La amnistía y la frivolidad
Uno de los componentes más execrables de la irrupción del populismo en la política es la frivolidad. Llega auspiciada por esa demanda de una parte de la ciudadanía de que la información tenga forma de entretenimiento.
Subcontratar la respuesta a la convocatoria de referéndum en Catalunya en octubre de 2017 a los jueces fue un error monumental. El quietismo de Mariano Rajoyhizo que muchos ciudadanos y las mismas estructuras del Estado se sintieran desprotegidas hasta que llegaron las primeras querellas criminales, primero contra los Jordis y después contra el Govern. La justicia lo tenía difícil para actuar contra la raíz del problema, el pleno del 6 y 7 de septiembre, de manera que se lanzó a tipificar conductas políticas como hechos delictivos. Esa tarea era imposible sin cometer algunos excesos procesales. Carles Puigdemont, representado por Gonzalo Boye (por recomendación del ahora presunto mediador Jaume Asens), vio ahí una brecha para convertir el tema en un asunto que resolviera en última instancia la justicia europea aprovechando ese camino para construir su propia épica. Ahora, pretende que el Estado desande ese camino sin que el independentismo dé un paso atrás, ni en sus pretensiones (lógico) ni en los procedimientos (ilógico).

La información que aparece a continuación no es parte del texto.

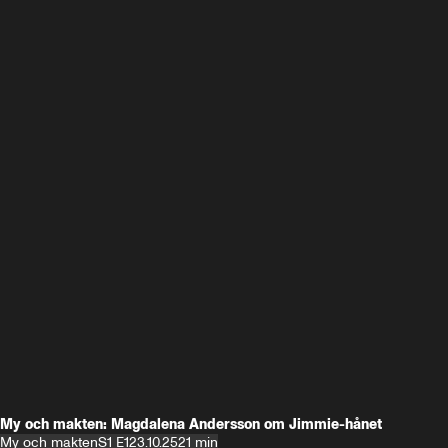
My och makten: Magdalena Andersson om Jimmie-hånet
My och makten
S1 E1
23.10.25
21 min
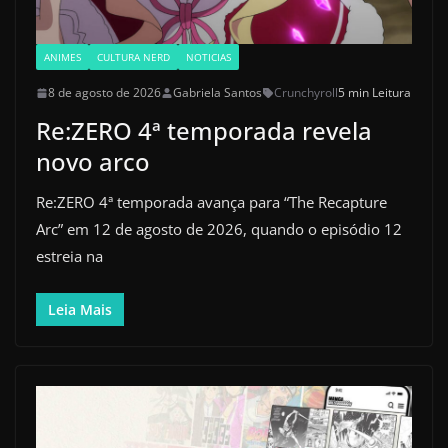
ANIMES
CULTURA NERD
NOTICIAS
8 de agosto de 2026
Gabriela Santos
Crunchyroll
5 min Leitura
Re:ZERO 4ª temporada revela
novo arco
Re:ZERO 4ª temporada avança para “The Recapture
Arc” em 12 de agosto de 2026, quando o episódio 12
estreia na
Leia Mais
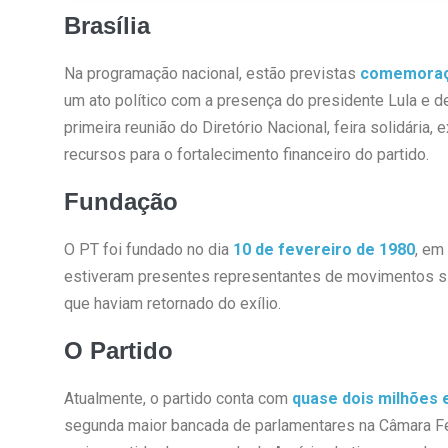
Brasília
Na programação nacional, estão previstas
comemoraçõ
um ato político com a presença do presidente Lula e de
primeira reunião do Diretório Nacional, feira solidária
recursos para o fortalecimento financeiro do partido.
Fundação
O PT foi fundado no dia
10 de fevereiro de 1980
, em
estiveram presentes representantes de movimentos sind
que haviam retornado do exílio.
O Partido
Atualmente, o partido conta com
quase dois milhões e
segunda maior bancada de parlamentares na Câmara F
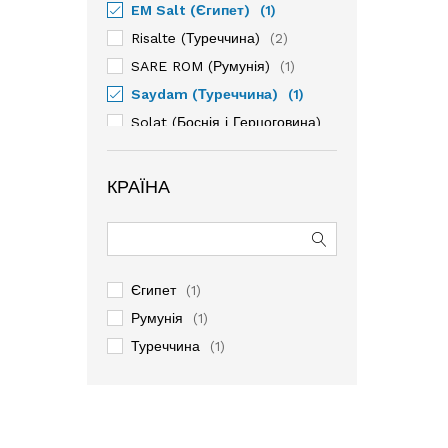
EM Salt (Єгипет)
(1)
Risalte (Туреччина)
(2)
SARE ROM (Румунія)
(1)
Saydam (Туреччина)
(1)
Solat (Боснія і Герцоговина)
(1)
ДЕЖ (Румунія)
(1)
КРАЇНА
Сленік (Румунія)
(1)
Єгипет
(1)
Румунія
(1)
Туреччина
(1)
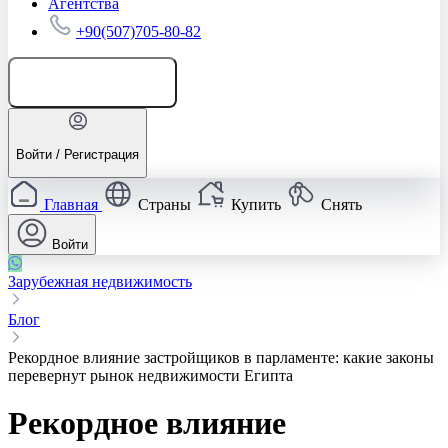
Агентства
+90(507)705-80-82
Добавить объявление
Войти / Регистрация
Главная
Страны
Купить
Снять
Войти
Зарубежная недвижимость
Блог
Рекордное влияние застройщиков в парламенте: какие законы
перевернут рынок недвижимости Египта
Рекордное влияние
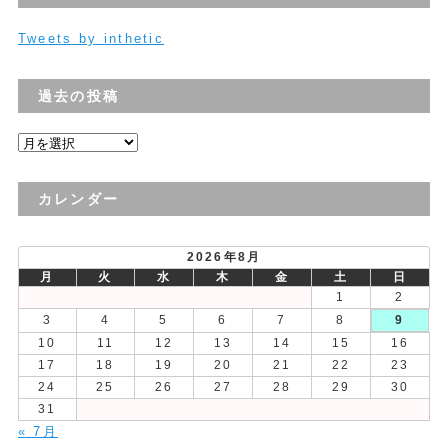
Tweets by inthetic
過去の投稿
過
去
の
カレンダー
投
稿
2026年8月
月
火
水
木
金
土
日
1
2
3
4
5
6
7
8
9
10
11
12
13
14
15
16
17
18
19
20
21
22
23
24
25
26
27
28
29
30
31
« 7月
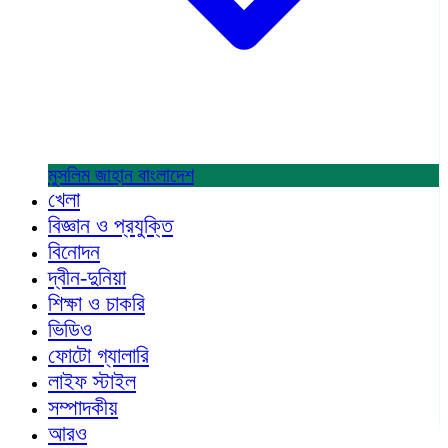
মুসলিম জাহান
বাংলাদেশ
খেলা
বিজ্ঞান ও প্রযুক্তি
বিনোদন
দ্বীন-দুনিয়া
শিক্ষা ও চাকরি
ভিডিও
ফোটো গ্যালারি
লাইফ স্টাইল
সম্পাদকীয়
আরও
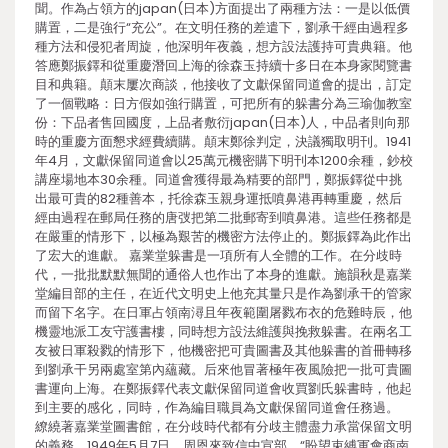
聞。作為占領方的japan(日本)方面提出了兩種方法：一是以低價
購置，二是強行“充公”。在文明任務的差遣下，劉承干經由過程多
種方法和侵犯者周旋，他深明年夜義，想方設法護持可貴典籍。他
答應鄭振鐸和從重慶潛回上海的徐森玉持續十多日在本身家閱覽書
目和典籍。顛末屢次商談，他接收了文獻保留同道會的提出，訂定
了一個戰略：日方假如強行購置，可把所有的躲書分為三瑜伽教室
份：下品者售回國度，上品者敷衍japan(日本)人，中品者則向那
時的重慶方面懇求經費續購。顛末鄭徐判定，決議獨取明刊。1941
年4月，文獻保留同道會以25萬元機密購下明刊本1200余種，鈔校
講座場地本30余種。同道會獲得最為精要的部門，鄭振鐸從中挑
出最可貴的82種善本，托徐森玉親身運抵噴鼻港再轉重慶，然后
經由過程在郵局任務的唐弢把第二批郵寄到噴鼻港。這些任務都是
在嚴重的情形下，以極為艱苦的機密方法停止的。鄭振鐸為此作出
了宏大的進獻。 嘉業堂躲書是一項所有人全體的工作。在分歧時
代，一批批默默無聞的通俗人也作出了本身的進獻。施韻秋是嘉業
堂編目部的主任，在近代文明史上他充其量只是作為劉承干的管家
而留下名字。在日軍占領南潯且年夜範圍屠戮布衣的危難時辰，他
機靈地派工友守護書樓，同時想方設法維護與挽救躲書。在兩名工
友被日軍殺戮的情形下，他機密把可貴圖書及其他躲書的首冊轉移
到劉承干另兩處室第內蘊藏。后來他冒著極年夜風險把一批可貴圖
書運向上海。在鄭振鐸代表文獻保留同道會收買劉氏躲書時，他起
到主要的感化，同時，作為編目職員為文獻保留同道會任務過。
繚繞著嘉業堂圖書館，在分歧時代都有分歧主體盡力承當保留文明
的義務。1949年5月7日，周恩來致信中宣部，“盼望束縛軍會商南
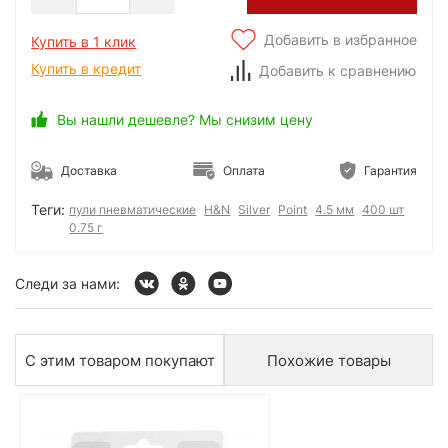
Добавить в избранное
Купить в 1 клик
Купить в кредит
Добавить к сравнению
Вы нашли дешевле? Мы снизим цену
Доставка
Оплата
Гарантия
Теги:
пули пневматические
H&N
Silver
Point
4.5 мм
400 шт
0.75 г
Следи за нами:
С этим товаром покупают
Похожие товары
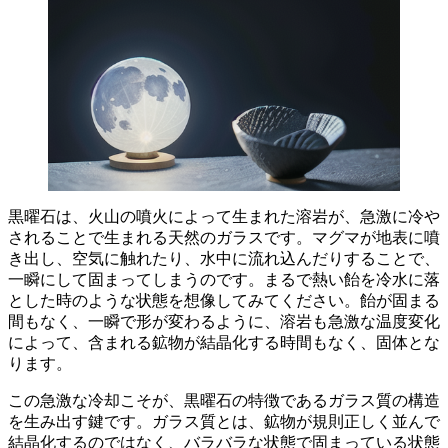
黒曜石は、火山の噴火によって生まれた溶岩が、急激に冷や
されることで生まれる天然のガラスです。
マグマが地表に噴
き出し、空気に触れたり、水中に流れ込んだりすることで、
一瞬にして固まってしまう
のです。まるで熱い飴を冷水に落
とした時のような状態を想像してみてください。飴が固まる
間もなく、一瞬で形が変わるように、溶岩も急激な温度変化
によって、
含まれる鉱物が結晶化する時間もなく、固体
とな
ります。
この急激な冷却こそが、黒曜石の特徴であるガラス質の構造
を生み出す鍵です。ガラス質とは、鉱物が規則正しく並んで
結晶化するのではなく、バラバラな状態で固まっている状態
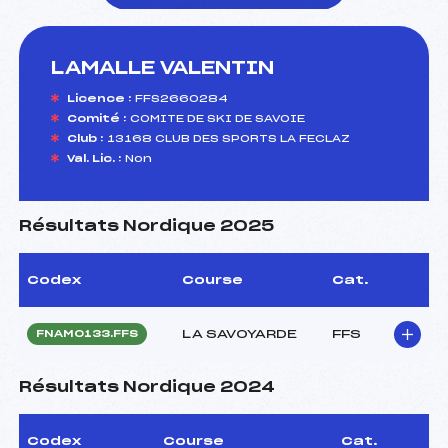
LAMALLE VALENTIN
foi(s) le ski
Licence :
FFS2660284
Comité :
COMITE DE SKI DE SAVOIE
Club :
13168 CLUB DES SPORTS LA FECLAZ
Val. Lic. :
Non
Résultats Nordique 2025
Codex
Course
Cat.
LA SAVOYARDE
FFS
FNAM0133.FFS
Résultats Nordique 2024
Codex
Course
Cat.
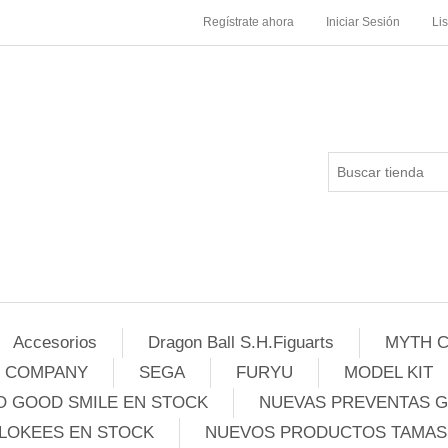
Regístrate ahora
Iniciar Sesión
Li
Accesorios
Dragon Ball S.H.Figuarts
MYTH C
E COMPANY
SEGA
FURYU
MODEL KIT
 GOOD SMILE EN STOCK
NUEVAS PREVENTAS 
LOKEES EN STOCK
NUEVOS PRODUCTOS TAMASH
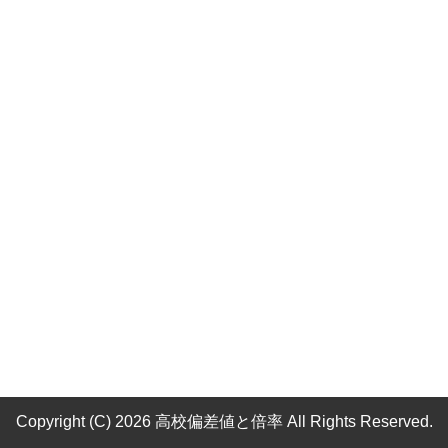
Copyright (C) 2026 高校偏差値と倍率
All Rights Reserved.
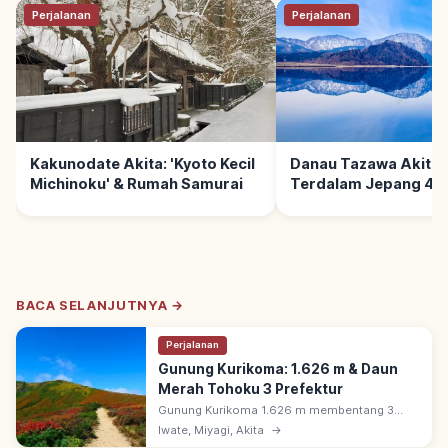
Perjalanan
Perjalanan
Kakunodate Akita: 'Kyoto Kecil
Danau Tazawa Akita:
Michinoku' & Rumah Samurai
Terdalam Jepang 423
Tips Berkunjung
BACA SELANJUTNYA →
Perjalanan
Gunung Kurikoma: 1.626 m & Daun
Merah Tohoku 3 Prefektur
Gunung Kurikoma 1.626 m membentang 3
prefektur (Miyagi, Iwate, Akita). Gunung berapi
Iwate, Miyagi, Akita
→
simetris, salah satu spot daun merah dan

El denostado, por algunos, juez Llarena, ha expuesto el tema descarnadamente: una cosa es dirimir si la amnistía es constitucional y otra debatir si se hará por una razón constitucionalmente legítima. La eliminación del recurso previo de inconstitucionalidad hará que tengamos este debate en orden inverso. Y aquí es donde Puigdemont se equivoca: la amnistía no puede ser previa al segundo tema que plantea, la autodeterminación, mejor dicho, el método a través del cual pretende ejercerla. Si no van en paralelo, la amnistía no servirá para los objetivos que se proponen quienes la promueven y quienes se plantean apoyarla: desjudicializar la política en Catalunya y abrir un tiempo nuevo.